Francisco Carlos Teixeira da Silva é historiador/UFRJ/UFJF Divulgação

Em 1945, com a destruição e mortes causadas pelas bombas atômicas lançadas sobre Hiroshima e Nagasaki, os cientistas nucleares da Universidade de Chicago criaram o “Relógio do Fim do Mundo”. A partir de uma ideia de Albert Einstein, dezenas de cientistas resolveram demonstrar, sob a forma de um relógio, que o mundo caminhava para a “Meia-Noite”. Era uma metáfora do tempo restante da Humanidade para evitar uma guerra nuclear que aniquilaria a Humanidade.
De 1945 até 1949 foram os EUA o único país do mundo a possuir armamento nuclear.

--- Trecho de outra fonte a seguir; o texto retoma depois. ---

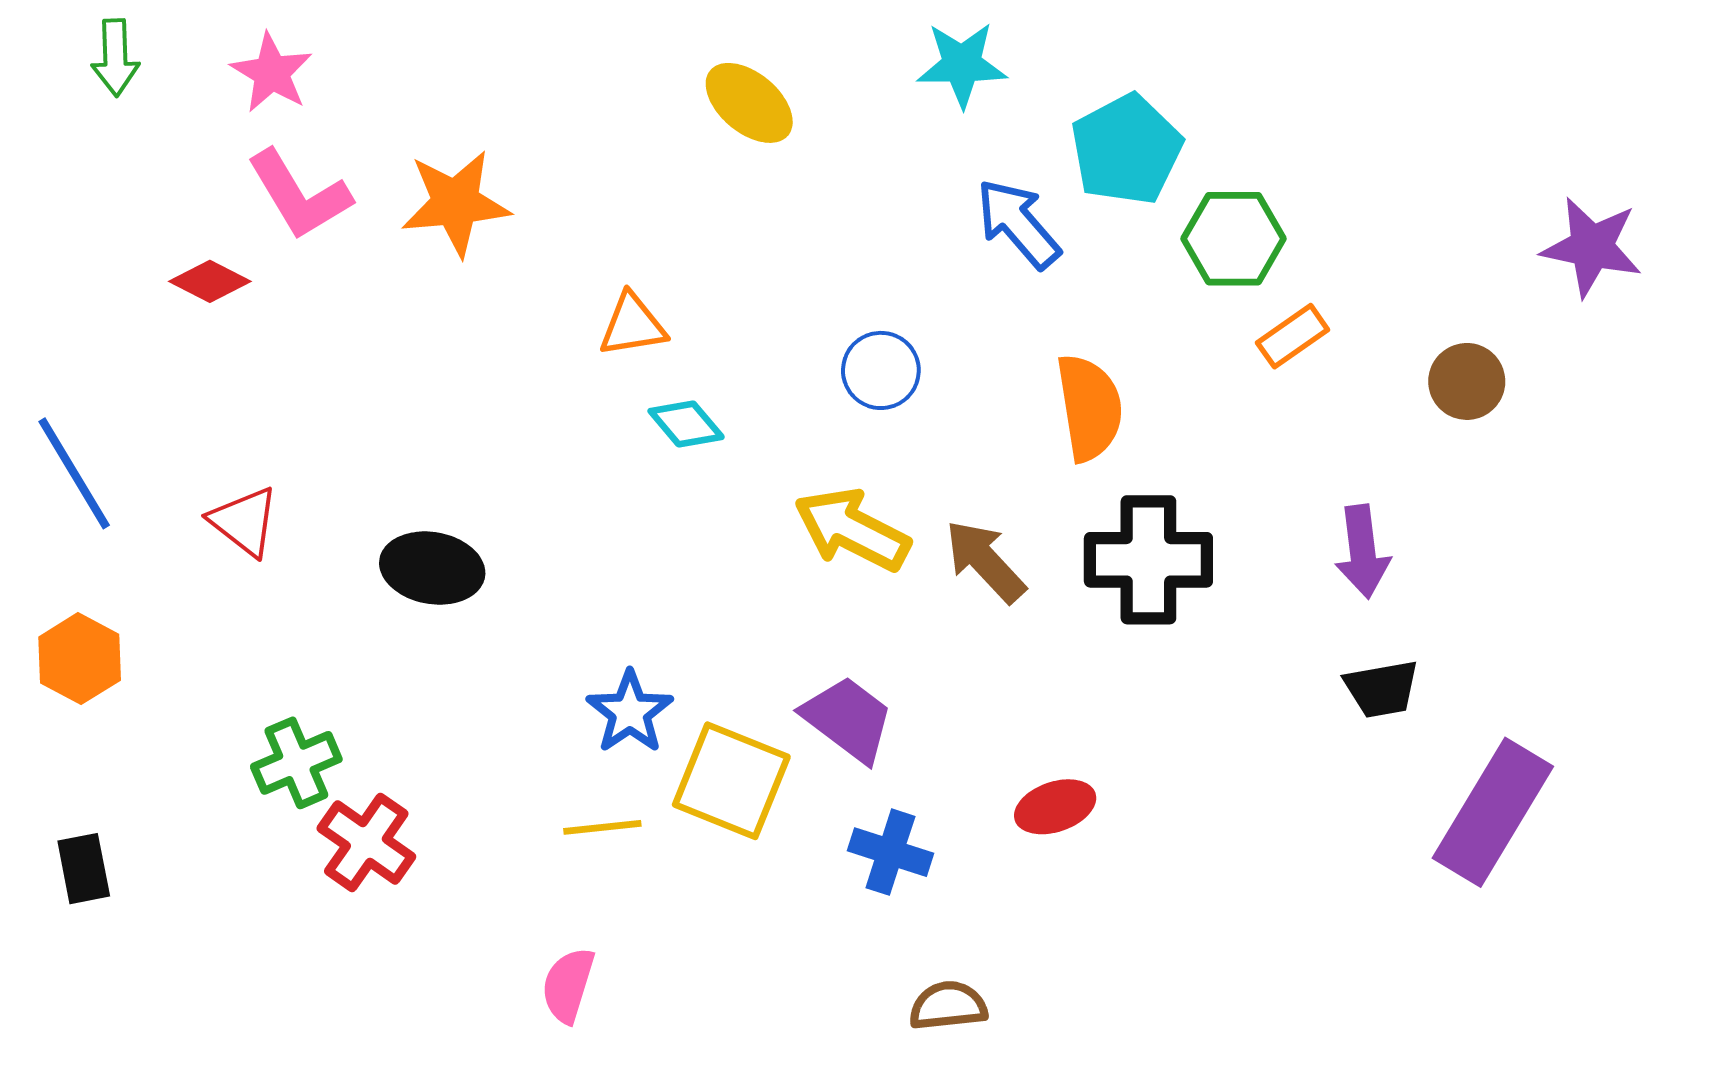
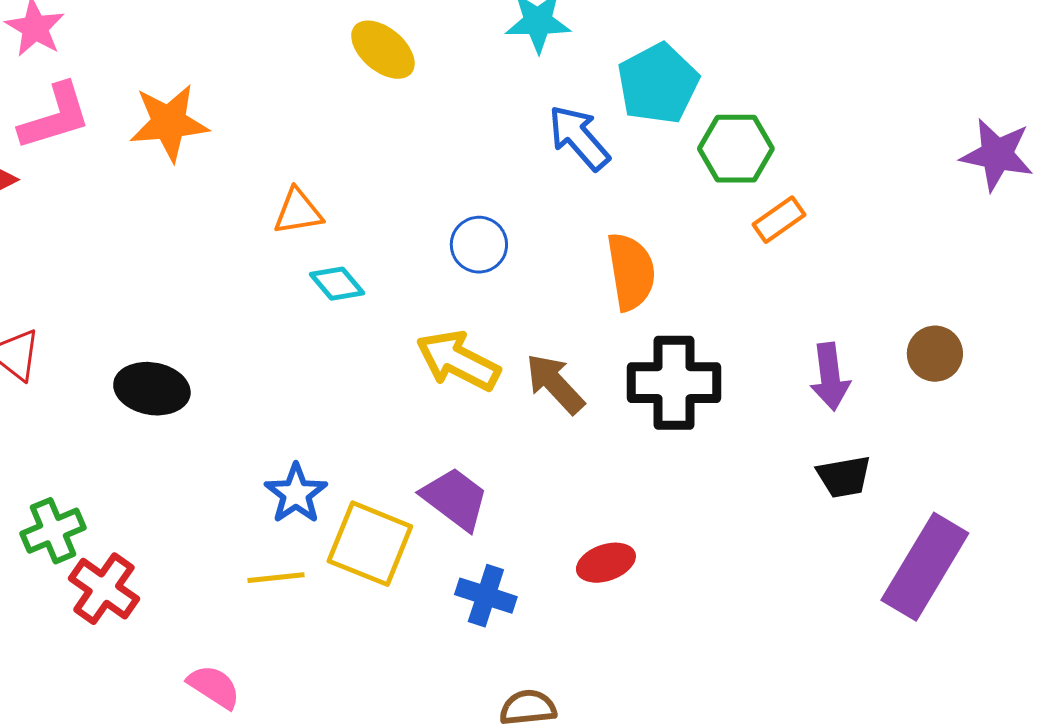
pink L-shape: (299, 195) -> (55, 117), turned -76
brown circle: (1467, 381) -> (935, 354), moved
pink semicircle: (568, 985) -> (214, 687), moved, turned 106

O uso das armas nucleares seria efetivo mesmo contra países que não possuíssem tal armamento, mas estivessem em situação, graças a Forças Armadas convencionais – isso é, sem armamento nuclear - de ameaçar os note-americanos. No entanto, 1949, a União Soviética detonou sua primeira arma nuclear: o “Projeto Primeiro Relâmpago” com pleno sucesso.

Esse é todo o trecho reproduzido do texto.